“Successful problem solving requires that you first find the right approach to understanding the problem and developing the best solution.
We fail most often because we make assumptions about the problem. This then leads to a bad solution”
This is a re-statement of the old saying:
"To the man who has a hammer, every problem looks like a nail"
This means that, when deciding to solve a problem, the first question you should ask yourself is: "Am I trying to solve the problem with the best tool, technique, approach?"
A useful follow-up question is
"How co you know that you are, in fact, using the best approach?"The next question should then be:
"What is the problem?"
In fact all these questions can only be answered together, because the way you identify the problem will colour your perception of how to solve it.
Often, the most appropriate approach is obvious: if you have a mathematical problem, use a mathematical approach. However, if you have a social problem, using mathematics could be dangerous.
One of the areas where bad assumptions are often made is in Information Systems. The logic often goes: The business has a problem - lets build or buy an IT system.
IMHO, the most common reason why this occurs is because people tend to think in terms of symptoms and solutions, not causes and problems. And what reinforces this is that vendors of products and services sell solutions.
In Systems Thinking - Four Key Questions by Barry Richmond of High Performance Systems, he says:
Fundamental Impediment Number 1I agree with what he says, except for the part about adopting Systems Thinking. To me the unconscious bedrock is the reason for the un-acknowledged assumption that leads people to try and solve problems using only the tools they know, and to not realise that that decision can make a mess of what they are trying to achieve.

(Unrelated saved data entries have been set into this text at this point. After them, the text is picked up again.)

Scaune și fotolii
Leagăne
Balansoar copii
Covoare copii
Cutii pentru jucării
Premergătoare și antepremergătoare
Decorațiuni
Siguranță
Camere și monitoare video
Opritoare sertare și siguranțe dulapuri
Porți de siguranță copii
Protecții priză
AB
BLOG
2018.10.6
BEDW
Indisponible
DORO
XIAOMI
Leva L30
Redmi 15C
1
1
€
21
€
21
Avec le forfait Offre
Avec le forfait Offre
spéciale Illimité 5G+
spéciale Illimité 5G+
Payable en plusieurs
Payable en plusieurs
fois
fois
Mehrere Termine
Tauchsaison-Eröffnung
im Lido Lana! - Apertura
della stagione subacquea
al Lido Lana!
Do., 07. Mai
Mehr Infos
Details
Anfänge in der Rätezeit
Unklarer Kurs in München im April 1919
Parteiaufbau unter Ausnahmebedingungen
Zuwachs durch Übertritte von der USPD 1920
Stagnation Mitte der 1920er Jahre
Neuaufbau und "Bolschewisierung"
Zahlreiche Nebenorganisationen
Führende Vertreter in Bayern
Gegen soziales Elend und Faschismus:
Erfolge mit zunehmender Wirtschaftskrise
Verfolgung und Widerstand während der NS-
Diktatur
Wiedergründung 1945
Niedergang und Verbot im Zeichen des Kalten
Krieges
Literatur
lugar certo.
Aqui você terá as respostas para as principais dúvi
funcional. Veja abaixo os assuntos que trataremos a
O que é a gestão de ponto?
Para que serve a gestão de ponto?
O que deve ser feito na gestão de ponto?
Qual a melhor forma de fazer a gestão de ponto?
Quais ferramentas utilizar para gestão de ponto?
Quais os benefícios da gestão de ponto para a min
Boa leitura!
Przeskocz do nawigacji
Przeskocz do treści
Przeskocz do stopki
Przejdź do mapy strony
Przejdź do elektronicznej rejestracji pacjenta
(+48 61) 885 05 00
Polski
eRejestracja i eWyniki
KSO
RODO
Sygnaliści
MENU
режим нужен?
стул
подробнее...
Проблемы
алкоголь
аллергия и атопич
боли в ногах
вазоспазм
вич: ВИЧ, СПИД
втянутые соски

The first of the “fundamental impediments” to the adoption of Systems thinking is that we’re prisoners of our frame of reference. Ever have the experience of visiting another continent? Somewhere where people speak a different language, and have adopted a different set of customs? Invariably, after you’re there for awhile, you begin to see things about your homeland that previously had been invisible. You couldn’t see them at home because you’d been living and breathing them since birth. They had become part of your “givens,” your stock of taken-forgranted assumptions. This unconscious bedrock is the source of a fundamental impediment to the adoption of Systems Thinking. Because of it, it’s difficult to “stand back far enough” to really see what’s what.
And, ironically, I believe that Barry Richmond falls into the trap that he himself identifies. He knows about Systems Thinking so he proposes that this is the approach to "be more widely adopted".